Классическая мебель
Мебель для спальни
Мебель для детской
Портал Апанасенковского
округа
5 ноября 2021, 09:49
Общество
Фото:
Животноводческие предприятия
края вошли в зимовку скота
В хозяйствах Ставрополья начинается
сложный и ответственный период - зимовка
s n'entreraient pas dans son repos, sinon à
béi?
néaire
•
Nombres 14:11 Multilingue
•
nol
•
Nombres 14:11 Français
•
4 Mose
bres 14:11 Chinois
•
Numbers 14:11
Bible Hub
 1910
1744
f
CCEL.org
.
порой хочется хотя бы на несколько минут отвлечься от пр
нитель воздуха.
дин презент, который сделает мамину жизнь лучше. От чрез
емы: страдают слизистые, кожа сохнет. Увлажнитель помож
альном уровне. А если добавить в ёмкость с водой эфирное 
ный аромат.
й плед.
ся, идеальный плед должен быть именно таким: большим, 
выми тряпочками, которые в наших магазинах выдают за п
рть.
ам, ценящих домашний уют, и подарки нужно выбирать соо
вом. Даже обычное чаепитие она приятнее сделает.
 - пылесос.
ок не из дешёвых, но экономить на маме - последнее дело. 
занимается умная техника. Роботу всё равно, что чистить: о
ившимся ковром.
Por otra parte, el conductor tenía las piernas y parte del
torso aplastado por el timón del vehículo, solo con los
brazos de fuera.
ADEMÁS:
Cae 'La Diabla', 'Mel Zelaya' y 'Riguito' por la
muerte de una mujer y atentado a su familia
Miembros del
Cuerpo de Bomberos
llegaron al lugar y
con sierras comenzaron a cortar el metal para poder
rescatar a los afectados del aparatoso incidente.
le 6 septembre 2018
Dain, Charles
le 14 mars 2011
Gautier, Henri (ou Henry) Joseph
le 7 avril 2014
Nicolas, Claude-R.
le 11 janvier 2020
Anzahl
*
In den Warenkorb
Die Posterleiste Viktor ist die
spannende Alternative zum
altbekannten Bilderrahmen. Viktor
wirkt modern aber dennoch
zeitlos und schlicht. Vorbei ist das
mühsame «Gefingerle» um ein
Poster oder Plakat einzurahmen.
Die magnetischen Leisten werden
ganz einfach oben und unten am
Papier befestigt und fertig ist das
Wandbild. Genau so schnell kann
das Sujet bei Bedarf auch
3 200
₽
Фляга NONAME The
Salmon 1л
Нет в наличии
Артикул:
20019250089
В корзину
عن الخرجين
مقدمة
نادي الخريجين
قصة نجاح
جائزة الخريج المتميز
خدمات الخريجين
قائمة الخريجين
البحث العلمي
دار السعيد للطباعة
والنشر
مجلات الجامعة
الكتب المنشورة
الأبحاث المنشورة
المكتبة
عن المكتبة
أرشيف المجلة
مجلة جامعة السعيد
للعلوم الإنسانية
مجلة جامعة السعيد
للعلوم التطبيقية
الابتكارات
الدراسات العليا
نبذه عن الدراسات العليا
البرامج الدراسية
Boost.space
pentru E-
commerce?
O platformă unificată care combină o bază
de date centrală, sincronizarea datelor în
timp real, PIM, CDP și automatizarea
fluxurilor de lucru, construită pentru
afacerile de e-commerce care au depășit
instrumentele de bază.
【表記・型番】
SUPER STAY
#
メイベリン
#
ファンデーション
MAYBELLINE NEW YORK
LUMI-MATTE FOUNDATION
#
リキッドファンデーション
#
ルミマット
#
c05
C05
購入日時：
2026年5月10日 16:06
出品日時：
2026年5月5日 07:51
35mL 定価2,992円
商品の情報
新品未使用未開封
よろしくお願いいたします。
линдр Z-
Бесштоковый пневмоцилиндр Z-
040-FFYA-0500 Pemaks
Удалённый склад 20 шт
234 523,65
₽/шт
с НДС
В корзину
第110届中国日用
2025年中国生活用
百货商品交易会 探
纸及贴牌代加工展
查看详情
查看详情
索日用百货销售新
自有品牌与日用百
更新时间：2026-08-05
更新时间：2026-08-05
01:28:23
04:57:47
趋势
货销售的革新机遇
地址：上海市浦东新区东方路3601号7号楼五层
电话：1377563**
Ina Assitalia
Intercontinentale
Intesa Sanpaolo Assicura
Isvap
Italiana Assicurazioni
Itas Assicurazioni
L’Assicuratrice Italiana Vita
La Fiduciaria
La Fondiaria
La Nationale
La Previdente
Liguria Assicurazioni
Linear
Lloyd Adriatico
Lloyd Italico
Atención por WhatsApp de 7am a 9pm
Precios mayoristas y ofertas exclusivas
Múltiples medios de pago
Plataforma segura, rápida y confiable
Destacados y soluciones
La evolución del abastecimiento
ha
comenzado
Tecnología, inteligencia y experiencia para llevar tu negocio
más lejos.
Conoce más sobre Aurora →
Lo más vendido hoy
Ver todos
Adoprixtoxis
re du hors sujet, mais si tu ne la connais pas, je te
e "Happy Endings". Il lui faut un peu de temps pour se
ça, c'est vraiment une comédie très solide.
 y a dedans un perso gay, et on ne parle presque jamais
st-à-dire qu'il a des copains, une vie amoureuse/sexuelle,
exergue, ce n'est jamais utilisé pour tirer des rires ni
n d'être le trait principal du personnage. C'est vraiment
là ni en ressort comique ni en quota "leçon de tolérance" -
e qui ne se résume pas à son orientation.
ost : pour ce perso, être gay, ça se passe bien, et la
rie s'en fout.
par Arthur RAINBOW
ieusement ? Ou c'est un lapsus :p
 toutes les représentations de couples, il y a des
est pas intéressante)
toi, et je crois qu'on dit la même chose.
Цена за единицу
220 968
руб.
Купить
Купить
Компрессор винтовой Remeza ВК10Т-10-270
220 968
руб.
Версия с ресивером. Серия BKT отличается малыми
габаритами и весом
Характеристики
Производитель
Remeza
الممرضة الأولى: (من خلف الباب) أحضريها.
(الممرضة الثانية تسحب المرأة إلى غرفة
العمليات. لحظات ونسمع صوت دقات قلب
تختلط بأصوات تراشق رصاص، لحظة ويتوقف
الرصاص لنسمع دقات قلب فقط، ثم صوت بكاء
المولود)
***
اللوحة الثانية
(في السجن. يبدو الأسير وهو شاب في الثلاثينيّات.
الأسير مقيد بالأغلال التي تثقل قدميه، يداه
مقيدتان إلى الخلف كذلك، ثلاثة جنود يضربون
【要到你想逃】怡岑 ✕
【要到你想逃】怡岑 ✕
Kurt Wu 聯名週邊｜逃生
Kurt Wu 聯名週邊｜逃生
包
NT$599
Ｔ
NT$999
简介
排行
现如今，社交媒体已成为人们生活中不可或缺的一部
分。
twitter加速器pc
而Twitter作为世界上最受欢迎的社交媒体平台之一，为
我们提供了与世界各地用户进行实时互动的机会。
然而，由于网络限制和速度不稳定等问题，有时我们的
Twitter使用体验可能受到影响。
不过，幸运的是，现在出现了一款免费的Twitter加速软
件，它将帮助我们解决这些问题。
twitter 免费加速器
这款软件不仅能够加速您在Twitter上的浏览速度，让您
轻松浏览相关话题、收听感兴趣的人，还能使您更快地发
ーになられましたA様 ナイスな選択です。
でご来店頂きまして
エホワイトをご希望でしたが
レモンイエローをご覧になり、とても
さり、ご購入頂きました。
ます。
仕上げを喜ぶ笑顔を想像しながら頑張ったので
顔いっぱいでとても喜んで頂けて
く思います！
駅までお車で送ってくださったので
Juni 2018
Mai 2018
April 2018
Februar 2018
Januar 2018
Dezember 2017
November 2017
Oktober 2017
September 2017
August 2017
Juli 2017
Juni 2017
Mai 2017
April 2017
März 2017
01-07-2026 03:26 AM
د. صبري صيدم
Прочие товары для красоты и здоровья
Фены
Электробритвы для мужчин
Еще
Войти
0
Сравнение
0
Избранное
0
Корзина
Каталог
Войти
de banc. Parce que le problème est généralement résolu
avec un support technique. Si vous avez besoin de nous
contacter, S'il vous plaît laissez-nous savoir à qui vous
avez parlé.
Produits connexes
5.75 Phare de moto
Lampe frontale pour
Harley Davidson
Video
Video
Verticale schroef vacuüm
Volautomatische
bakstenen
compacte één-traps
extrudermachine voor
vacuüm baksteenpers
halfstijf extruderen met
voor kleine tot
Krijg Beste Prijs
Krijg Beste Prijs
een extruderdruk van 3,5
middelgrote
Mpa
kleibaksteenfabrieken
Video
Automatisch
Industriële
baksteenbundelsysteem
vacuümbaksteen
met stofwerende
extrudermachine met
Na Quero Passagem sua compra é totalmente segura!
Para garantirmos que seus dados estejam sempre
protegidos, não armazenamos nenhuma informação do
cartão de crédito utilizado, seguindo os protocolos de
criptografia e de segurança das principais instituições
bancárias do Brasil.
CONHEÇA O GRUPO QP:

▶ [What needs to be done] How many lines of the data contain the word "bază"? Answer with the number alone.

▶ [Your response] 2